One large U.S. company remotely monitors all the fire pumps protecting their properties worldwide. At this one location they know when any fire pump has started or not and can monitor whether the pump is running as part of a weekly, monthly, or annual fire test or a potential emergency condition in the building. In addition, the company monitors whether the sprinkler system seems to be controlling the fire based upon whether the flow rate of the fire pump is remaining constant, decreasing, or increasing. If the pump flow rate indicates that the sprinkler system is controlling the fire, they are encouraging the responding fire department to let the system do its job. Unfortunately, there are instances in which the responding fire department initiates manual fire suppression activities that can reduce the water supply available for the automatic sprinkler system, resulting in increased damage. There have been some reported fire incidents, mostly warehouse fires, in which the building owner has alleged that the fire department negated the benefit of the automatic sprinkler system and that the fire department should have just let the automatic sprinkler system control the fire. Monitoring the flow through a fire pump at a location accessible to emergency response personnel can provide a means to consider whether manual suppression is needed or if it should be delayed until the fire starts to decay.

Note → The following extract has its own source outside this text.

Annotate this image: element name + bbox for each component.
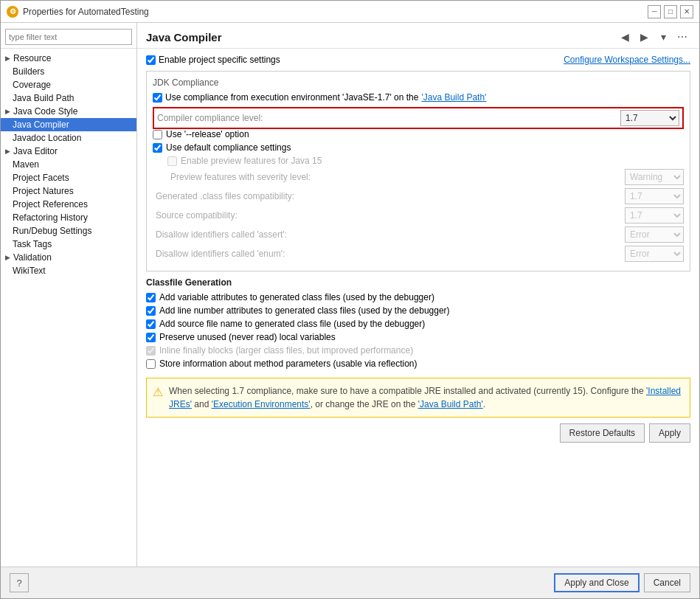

New technology allows inspection and test activities required by various standards to be performed in a less labor-intensive manner. The fact that the inspections or tests can be performed at a lower cost and with less disruption to the facility, means that the facility itself may be more likely to perform the required activities. Some remote test equipment also provides the written documentation that is required to be maintained by the owner to verify that the tasks have been performed. Using a total cost of ownership concept, the reduced periodic costs and the other benefits to the facility should be compared to an increase in the cost of the equipment to perform remote inspections and tests. It should also be recognized that the trend is for manufacturers to continue to develop technology that will perform the periodic inspection and test activities required by the applicable standards.